The Alaska Supreme Court heard oral arguments in the case last October. Julia Marks of Legal Voice, which represents the plaintiffs, is optimistic the top court will uphold the trial judge’s decision.
Alaska law allows APCs to provide care for miscarriages, including prescribing mifepristone, Marks said. The only carve-out is for abortions. Additionally, the rate of medical complications hasn’t increased since the 2021 injunction, which applied only to the provision blocking APCs from providing medication abortions, and no complications have required hospitalization.

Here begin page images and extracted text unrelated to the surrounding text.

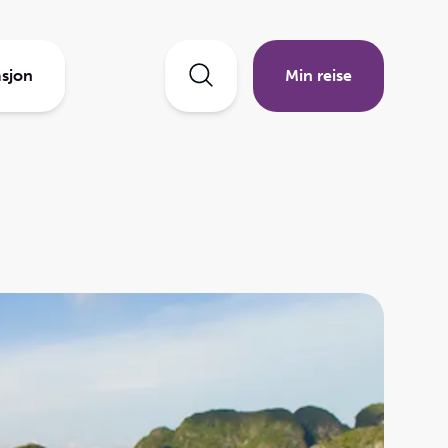
sjon
Min reise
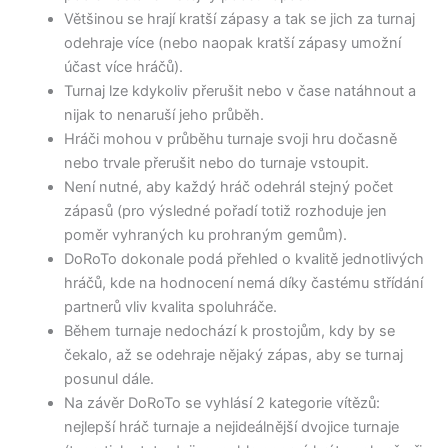
Většinou se hrají kratší zápasy a tak se jich za turnaj
odehraje více (nebo naopak kratší zápasy umožní
účast více hráčů).
Turnaj lze kdykoliv přerušit nebo v čase natáhnout a
nijak to nenaruší jeho průběh.
Hráči mohou v průběhu turnaje svoji hru dočasně
nebo trvale přerušit nebo do turnaje vstoupit.
Není nutné, aby každý hráč odehrál stejný počet
zápasů (pro výsledné pořadí totiž rozhoduje jen
poměr vyhraných ku prohraným gemům).
DoRoTo dokonale podá přehled o kvalitě jednotlivých
hráčů, kde na hodnocení nemá díky častému střídání
partnerů vliv kvalita spoluhráče.
Během turnaje nedochází k prostojům, kdy by se
čekalo, až se odehraje nějaký zápas, aby se turnaj
posunul dále.
Na závěr DoRoTo se vyhlásí 2 kategorie vítězů:
nejlepší hráč turnaje a nejideálnější dvojice turnaje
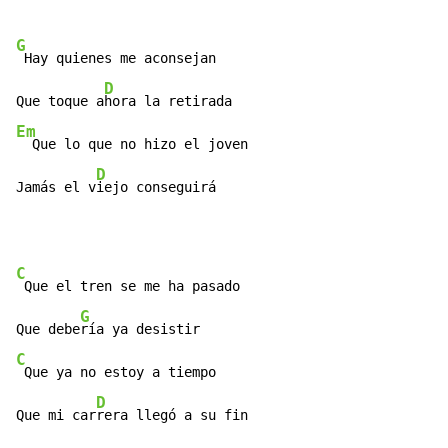
G
 Hay quienes me aconsejan

D
Que toque a
Em
  Que lo que no hizo el joven

D
Jamás el v
iejo conseguirá
C
 Que el tren se me ha pasado

G
Que debe
C
 Que ya no estoy a tiempo

D
Que mi car
rera llegó a su fin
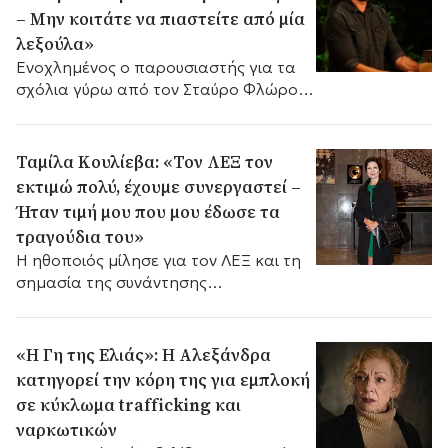
– Μην κοιτάτε να πιαστείτε από μία
λεξούλα»
Ενοχλημένος ο παρουσιαστής για τα
σχόλια γύρω από τον Σταύρο Φλώρο
μετά τον τραυματισμό του στο Survivor
τις αντιδράσεις για τη λέξη «νικητής».
Ταμίλα Κουλίεβα: «Τον ΛΕΞ τον
εκτιμώ πολύ, έχουμε συνεργαστεί –
Ήταν τιμή μου που μου έδωσε τα
τραγούδια του»
Η ηθοποιός μίλησε για τον ΛΕΞ και τη
σημασία της συνάντησης
διαφορετικών καλλιτεχνικών κόσμων.
«Η Γη της Ελιάς»: Η Αλεξάνδρα
κατηγορεί την κόρη της για εμπλοκή
σε κύκλωμα trafficking και
ναρκωτικών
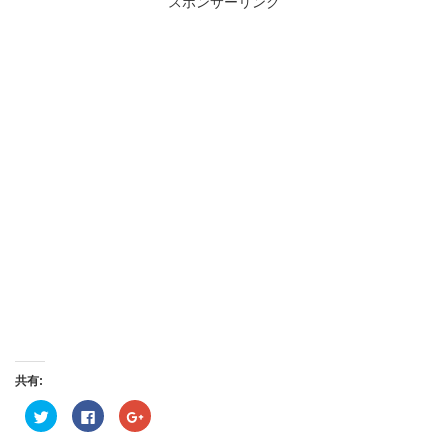
スポンサーリンク
共有:
ク
Facebook
ク
リ
で
リ
ッ
共
ッ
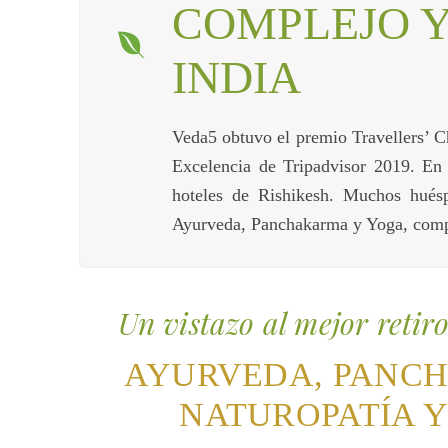
COMPLEJO Y
INDIA
Veda5 obtuvo el premio Travellers’ C
Excelencia de Tripadvisor 2019. En 
hoteles de Rishikesh. Muchos hués
Ayurveda, Panchakarma y Yoga, comple
Un vistazo al mejor retir
AYURVEDA, PANC
NATUROPATÍA 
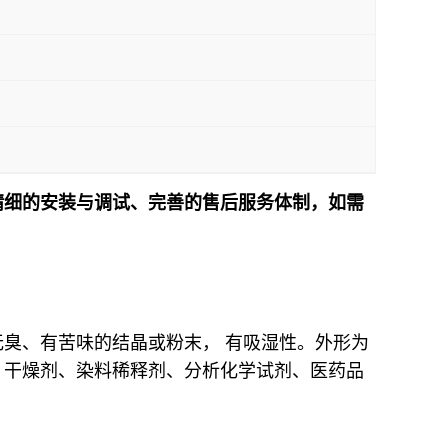
精细的安装与调试、完善的售后服务体制，如需
！
臭、有苦味的结晶或粉末， 有吸湿性。外形为
、干燥剂、染料稀释剂、分析化学试剂、医药品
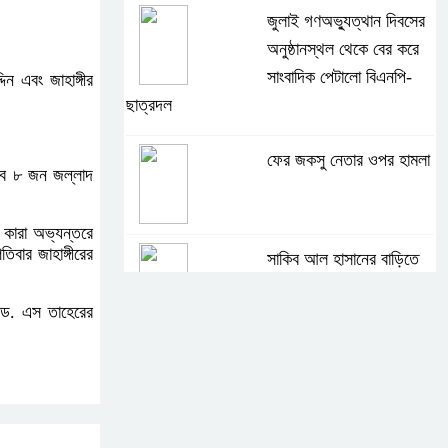
জুলাই গণঅভ্যুত্থান দিবসের
অনুষ্ঠানস্থল থেকে বের করে
সাংবাদিক পেটালো বিএনপি-
ন এবং জাহাঙ্গীর
ছাত্রদল
ফের জকসু নেতার ওপর হামলা
্বে ৮ জন জল্লাদ
ে কারা অভ্যন্তরে
বার জাহাঙ্গীরের
সাকিব আল হাসানের বাড়িতে
বোমা নিক্ষেপ
ক ড. এস তাহেরের
শেখ হাসিনার প্রশ্নে ঢাকা-
দিল্লি সম্পর্কে নতুন
মেরুকরণ?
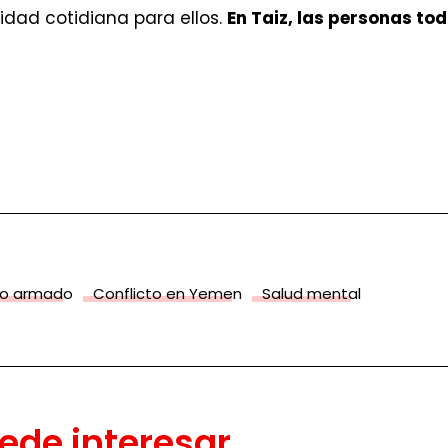
idad cotidiana para ellos.
En Taiz, las personas to
to armado
Conflicto en Yemen
Salud mental
ede interesar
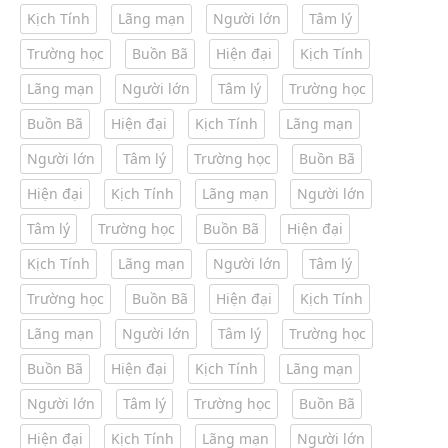
Kịch Tính
Lãng mạn
Người lớn
Tâm lý
Trường học
Buồn Bã
Hiện đại
Kịch Tính
Lãng mạn
Người lớn
Tâm lý
Trường học
Buồn Bã
Hiện đại
Kịch Tính
Lãng mạn
Người lớn
Tâm lý
Trường học
Buồn Bã
Hiện đại
Kịch Tính
Lãng mạn
Người lớn
Tâm lý
Trường học
Buồn Bã
Hiện đại
Kịch Tính
Lãng mạn
Người lớn
Tâm lý
Trường học
Buồn Bã
Hiện đại
Kịch Tính
Lãng mạn
Người lớn
Tâm lý
Trường học
Buồn Bã
Hiện đại
Kịch Tính
Lãng mạn
Người lớn
Tâm lý
Trường học
Buồn Bã
Hiện đại
Kịch Tính
Lãng mạn
Người lớn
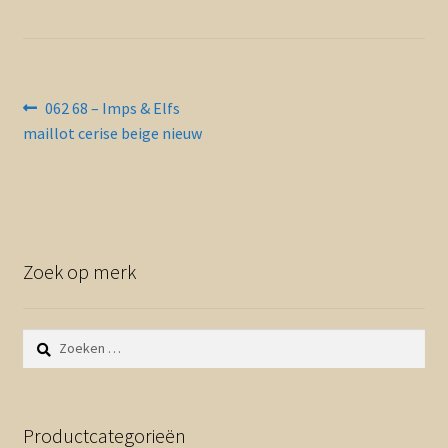
Contact en nieuwsbrief
uitvou
Bericht
Vorig
062 68 – Imps & Elfs
bericht:
maillot cerise beige nieuw
navigatie
Zoek op merk
Zoeken
naar:
Productcategorieën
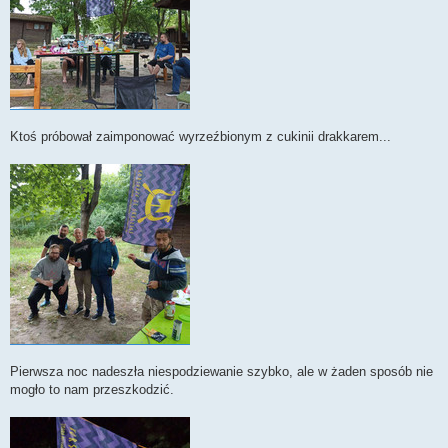
Ktoś próbował zaimponować wyrzeźbionym z cukinii drakkarem...
Pierwsza noc nadeszła niespodziewanie szybko, ale w żaden sposób nie
mogło to nam przeszkodzić.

The evidence for upholding the injunction “is so clear in this case,” Marks said.
And the Montana Supreme Court in 2023 struck down a measure prohibiting APRNs from performing abortions, applying its reasoning from a 1999 case, saying a similar measure applicable to PAs violated the state constitution’s privacy guarantee.
The court observed in a 2025 decision striking down a 20-week gestational age ban and other anti-abortion measures that treating similarly situated providers as separate classes based only on the purpose for which they offered care likely is unconstitutional.
Montana officials, like the Ohio ones, keep adding new restrictions, but the state’s top court has consistently rejected their attempts to narrow abortion access.
The court is divided, however, with two of its seven elected justices dissenting from an April 1 opinion upholding an injunction against an abortion clinic licensing provision.
Planned Parenthood’s Humphreville chalked this up to a “mismatch” between lawmakers attempting to rollback abortion protections and voter-led efforts to protect access.
Planned Parenthood has received funding from Bloomberg Philanthropies, the charitable organization founded by Michael Bloomberg. Bloomberg Law is operated by entities controlled by Michael Bloomberg.